Le Canada multiplie d’ailleurs les précautions pour éviter un affrontement direct avec la Russie, note-t-il. Le chef d’état-major de la Défense, le général Wayne Eyre, a interdit à tous les militaires canadiens — dont ceux qui sont en permission ou en congé — de se porter volontaires pour aller combattre aux côtés des Ukrainiens. Le Canada a déplacé en Pologne ses 250 instructeurs militaires qui se trouvaient en Ukraine au moment de l’invasion. Et le pays, de concert avec ses alliés de l’OTAN, refuse de fermer l’espace aérien ukrainien.

« Ce sont des messages que le Canada envoie pour affirmer qu’il n’est pas en affrontement direct avec la Russie », indique Ali Ghanbarpour-Dizboni, ajoutant que le pays fait plutôt le choix d’utiliser une « diplomatie coercitive agressive » pour convaincre Vladimir Poutine de retirer ses troupes du territoire ukrainien.

Ligne floue

Mais pour la députée ukrainienne Ivanna Klympush-Tsintsadze, il s’agit d’un leurre. « C’est une erreur de calcul. Le Canada et la Russie sont déjà en guerre, a-t-elle affirmé au Devoir. Le clash a déjà eu lieu. »

Interviewée il y a une dizaine de jours depuis Kiev, la femme politique a rappelé que Vladimir Poutine avait déclaré le 5 mars que les « sanctions mises en place [par l’Occident] s’apparentent à une déclaration de guerre ».

La frontière est donc floue, et le jeu des perceptions peut s’en mêler. « Tous les pays qui ont à subir des sanctions économiques importantes estiment que c’est [un acte] de guerre. Et ce n’est pas faux », souligne Jocelyn Coulon. Dans ce cas précis, Ali Ghanbarpour-Dizboni relève plutôt des paroles propagandistes de la part de Vladimir Poutine. « C’est une expression de son mécontentement et aussi une façon de galvaniser l’opinion publique russe contre l’Occident », précise-t-il.

Mais les contours de la guerre ont certainement évolué, et l’interprétation que les États en font aussi. « Quand les Américains ont conclu qu’il y avait de fortes possibilités que les Russes soient impliqués dans le piratage des élections américaines et dans le piratage du site du Parti démocrate, ils n’ont pas considéré ça comme une déclaration de guerre », note le professeur.

En revanche, lorsque les États-Unis ont assassiné le général iranien Qassem Soleimani, en janvier 2020, il s’agissait d’une déclaration de guerre selon le droit international, affirme Ali Ghanbarpour-Dizboni. « Sauf que les deux pays ont mis sous le tapis cette situation pour éviter une escalade de la situation. »

Prête à réagir

Pour l’instant, l’armée canadienne dit être parée à réagir à toute éventualité. « C’est notre devoir d’être prêts, explique le brigadier-général Éric Laforest, directeur général des opérations — État-major interarmées stratégique.

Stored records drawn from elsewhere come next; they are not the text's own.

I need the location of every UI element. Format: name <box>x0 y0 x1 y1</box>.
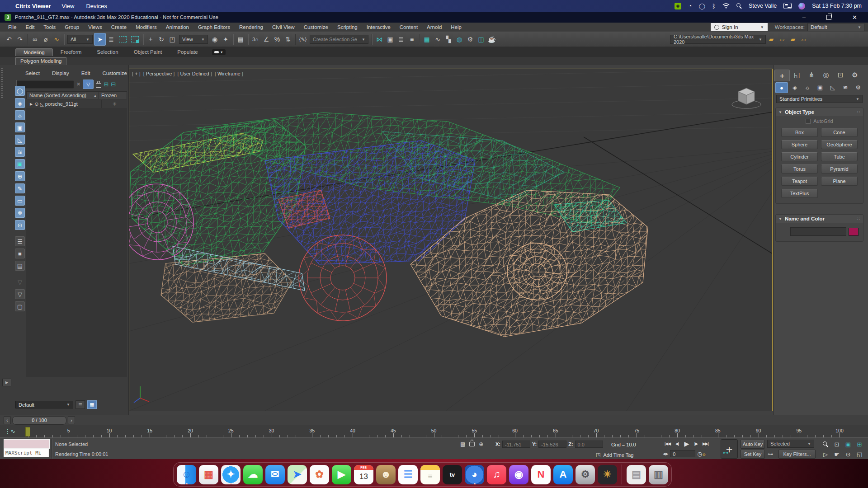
ribbon-tab-populate[interactable]: Populate <box>170 48 205 56</box>
polygon-modeling-tab[interactable]: Polygon Modeling <box>15 57 66 66</box>
next-frame-button[interactable]: |▶ <box>691 440 701 448</box>
menu-interactive[interactable]: Interactive <box>362 24 395 30</box>
z-coordinate-field[interactable]: 0.0 <box>575 441 603 448</box>
use-center-icon[interactable]: ◉ <box>209 33 220 45</box>
user-menu[interactable]: Steve Valle <box>749 3 777 9</box>
category-shapes[interactable]: ◈ <box>789 82 801 92</box>
zoom-icon[interactable] <box>821 440 830 448</box>
select-and-link-icon[interactable]: ∞ <box>29 33 40 45</box>
contacts[interactable]: ☻ <box>376 465 396 484</box>
expand-row-icon[interactable]: ▶ <box>30 102 33 106</box>
podcasts[interactable]: ◉ <box>509 465 528 484</box>
tab-create[interactable]: ＋ <box>774 70 790 81</box>
create-torus-button[interactable]: Torus <box>781 164 818 174</box>
menu-content[interactable]: Content <box>395 24 422 30</box>
facetime[interactable]: ▶ <box>332 465 351 484</box>
primitives-category-dropdown[interactable]: Standard Primitives▼ <box>776 95 863 103</box>
view-list-mode-icon[interactable]: ☰ <box>15 236 25 246</box>
maximize-viewport-icon[interactable]: ◱ <box>855 450 864 458</box>
panel-expand-button[interactable]: ▶ <box>2 379 11 386</box>
open-project-folder-icon[interactable]: ▱ <box>777 33 788 45</box>
news[interactable]: N <box>531 465 551 484</box>
select-and-rotate-icon[interactable]: ↻ <box>156 33 167 45</box>
ref-coord-dropdown[interactable]: View▼ <box>179 35 208 44</box>
spinner-snap-icon[interactable]: ⇅ <box>283 33 293 45</box>
keyboard-override-icon[interactable]: ▤ <box>235 33 246 45</box>
collapse-mode-icon[interactable]: ▢ <box>15 301 25 311</box>
view-thumb-mode-icon[interactable]: ■ <box>15 249 25 258</box>
launchpad[interactable]: ▦ <box>199 465 218 484</box>
isolate-selection-icon[interactable]: ▩ <box>460 441 465 447</box>
set-keys-button[interactable]: ＋⊶ <box>721 439 738 459</box>
create-teapot-button[interactable]: Teapot <box>781 177 818 186</box>
category-lights[interactable]: ☼ <box>802 82 813 92</box>
menu-modifiers[interactable]: Modifiers <box>131 24 161 30</box>
photos[interactable]: ✿ <box>310 465 329 484</box>
toggle-display-geometry-icon[interactable]: ◯ <box>15 86 25 96</box>
menu-edit[interactable]: Edit <box>21 24 39 30</box>
menu-help[interactable]: Help <box>446 24 466 30</box>
toggle-display-lights-icon[interactable]: ☼ <box>15 110 25 120</box>
key-step-toggle[interactable]: ◀▶ <box>663 452 668 456</box>
select-by-name-icon[interactable]: ≣ <box>106 33 117 45</box>
selection-filter-dropdown[interactable]: All▼ <box>67 35 93 44</box>
ribbon-tab-freeform[interactable]: Freeform <box>53 48 90 56</box>
citrix-workspace[interactable]: ◕ <box>465 465 484 484</box>
clear-search-icon[interactable]: ✕ <box>76 81 80 87</box>
expand-tree-icon[interactable]: ⊞ <box>104 81 108 88</box>
toggle-display-hidden-icon[interactable]: ⊙ <box>15 220 25 230</box>
project-structure-icon[interactable]: ▱ <box>798 33 809 45</box>
absolute-mode-icon[interactable]: ⊕ <box>479 441 483 447</box>
explorer-menu-display[interactable]: Display <box>52 70 69 76</box>
maxscript-listener-pink[interactable] <box>4 439 50 449</box>
siri-icon[interactable] <box>798 3 805 9</box>
ribbon-toggle-icon[interactable]: ▦ <box>421 33 432 45</box>
select-and-manipulate-icon[interactable]: ✦ <box>220 33 231 45</box>
collapse-tree-icon[interactable]: ⊟ <box>111 81 116 88</box>
curve-editor-icon[interactable]: ∿ <box>432 33 443 45</box>
toggle-display-bones-icon[interactable]: ⊕ <box>15 171 25 181</box>
object-name[interactable]: porsche_911gt <box>45 101 78 107</box>
asset-tracking-icon[interactable]: ▰ <box>788 33 798 45</box>
gpu-status-icon[interactable]: ◉ <box>675 3 681 9</box>
viewport-menu-pov[interactable]: Perspective <box>143 71 175 76</box>
toggle-display-containers-icon[interactable]: ▭ <box>15 196 25 206</box>
frame-range-display[interactable]: 0 / 100 <box>12 416 66 425</box>
selection-set-dropdown[interactable]: Selected▼ <box>767 440 814 448</box>
unlink-selection-icon[interactable]: ⌀ <box>40 33 51 45</box>
panel-drag-handle[interactable] <box>1 68 3 99</box>
app-store[interactable]: A <box>553 465 573 484</box>
visibility-eye-icon[interactable]: ⊙ <box>34 101 38 107</box>
toggle-display-spacewarps-icon[interactable]: ≋ <box>15 147 25 157</box>
create-cylinder-button[interactable]: Cylinder <box>781 152 818 161</box>
edit-named-sets-icon[interactable]: {✎} <box>297 33 308 45</box>
project-path-dropdown[interactable]: C:\Users\svalle\Documents\3ds Max 2020▼ <box>670 35 766 44</box>
create-pyramid-button[interactable]: Pyramid <box>821 164 858 174</box>
workspace-dropdown[interactable]: Default▼ <box>807 23 864 31</box>
toggle-display-frozen-icon[interactable]: ❄ <box>15 208 25 218</box>
object-type-rollout-header[interactable]: ▼Object Type∷ <box>776 108 863 116</box>
maps[interactable]: ➤ <box>288 465 307 484</box>
redo-icon[interactable]: ↷ <box>14 33 25 45</box>
mirror-icon[interactable]: ⋈ <box>374 33 385 45</box>
tab-modify[interactable]: ◱ <box>790 70 804 80</box>
finder[interactable]: ☺ <box>177 465 196 484</box>
ribbon-tab-modeling[interactable]: Modeling <box>15 48 53 56</box>
menu-civil-view[interactable]: Civil View <box>268 24 299 30</box>
filter-combinator-icon[interactable]: ▽ <box>15 277 25 287</box>
toggle-display-geometry-all-icon[interactable]: ▣ <box>15 159 25 169</box>
zoom-extents-icon[interactable]: ▣ <box>844 440 853 448</box>
preset-dropdown[interactable]: Default▼ <box>15 401 73 408</box>
viewport-canvas[interactable] <box>129 69 772 411</box>
snap-toggle-icon[interactable]: 3∩ <box>250 33 261 45</box>
viewport-menu-general[interactable]: + <box>132 71 141 76</box>
explorer-column-header[interactable]: Name (Sorted Ascending)▲ Frozen <box>26 91 127 99</box>
creative-cloud-icon[interactable]: ◯ <box>699 3 706 9</box>
mail[interactable]: ✉ <box>265 465 285 484</box>
macos-app-menu[interactable]: Citrix Viewer <box>15 3 51 9</box>
bind-to-space-warp-icon[interactable]: ∿ <box>51 33 62 45</box>
object-name-input[interactable] <box>790 227 846 236</box>
menu-tools[interactable]: Tools <box>39 24 60 30</box>
category-systems[interactable]: ⚙ <box>852 82 864 92</box>
key-filters-button[interactable]: Key Filters... <box>778 450 816 459</box>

Les plans militaires sont raffinés chaque fois qu’il y a des changements dans l’environnement mondial. »

Après avoir contribué à la formation de près de 33 000 soldats ukrainiens ces dernières années, l’armée canadienne continue d’appuyer l’armée ukrainienne, notamment en l’aidant à protéger son cyberespace et en lui transférant des armes. « Mais pour des raisons de sécurité opérationnelle, on ne détaille pas ce qui a été envoyé et la manière dont l’équipement est acheminé », indique le brigadier-général.

Environ 1375 soldats canadiens ont été déployés en Europe centrale et de l’Est dans le cadre de l’opération Reassurance — une mission de dissuasion visant à renforcer la défense collective de l’OTAN et à démontrer la solidarité des alliés.

Deux frégates sont respectivement en Méditerranée et en mer Noire « pour surveiller l’espace maritime autour de l’Europe », un avion de patrouille maritime « aide [l’armée] à bien saisir ce qui se passe dans l’espace aérien au-dessus de la Méditerranée », et des troupes terrestres ont été déployées en Lettonie « pour répondre à toute éventualité », détaille Éric Laforest, qui a lui-même été commandant de la Force opérationnelle en Lettonie dans les dernières années.

Parallèlement, 3400 militaires canadiens ont été placés en haut degré de préparation. « Ce qu’on voit présentement [sur le terrain], c’est [seulement] la base de notre préparation. On est prêts à répondre à toute éventualité qui pourrait surgir […] et aux circonstances changeantes de l’environnement mondial », assure le militaire.